There are a lot of counting books in the world. So it seems to me, if you are going to make one it has to be extra special. Which is why I enjoyed One Dark Bird, written by Liz Garton Scanlon, and illustrated by Frann Preston-Gannon.
To look at the cover, we see our “one dark bird” and expect that he’s our main character. But as soon as we open the book the end pages suggest that this book is about many more than that one dark bird.
The end pages are overflowing with an intricate dark bird pattern. They are swooping and sailing on and off the page. There are so many of them that the far away birds are merely dots.
There is a paragraph on the title page that explains a murmuration. We learn that it is a group of birds (starlings) that seem to move through the air like a single mass. But that this collective is really made up of hundreds to thousands of birds. Murmurations are magical.

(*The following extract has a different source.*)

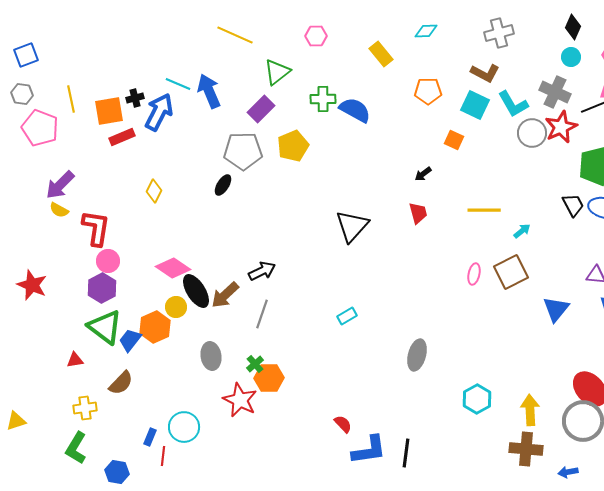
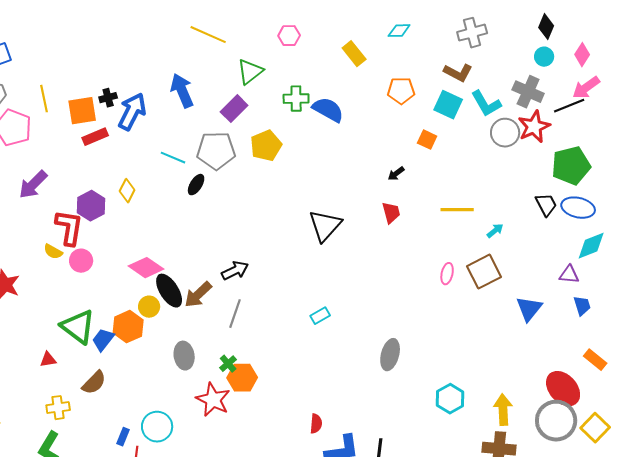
cyan line: (178, 84) -> (173, 158), moved
yellow semicircle: (59, 210) -> (53, 252), moved
purple hexagon: (102, 288) -> (91, 206), moved
red semicircle: (343, 424) -> (316, 424), turned 48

They are striking to see and ‘murmuration’ is a really cool word to know.
So, now it’s pretty obvious that our one bird will multiply into many and form a murmuration. Liz Garton Scanlon’s perfect prose takes off just like our bird. Her rhyming lyrics and gorgeous word choices mirror the dancing and flowing of the birds. It’s lovely. I often think that the best rhyming books don’t seem like they rhyme. They just kind of let you sing the words.
Frann Preston-Gannon’s graphic mixed media illustrations soar in and out of the page. Creating elegant dance and movement. Her use of foreground and changes of composition (we see the birds outside, then we see them outside a window from the perspective inside a house) builds to a satisfying crescendo. And then, both the author and illustrator count back down. Unwinding the murmuration until we are once again left with one, dark bird.
A murmuration is a spectacular thing to witness. And this picture book has captured its spirit and grandeur brilliantly.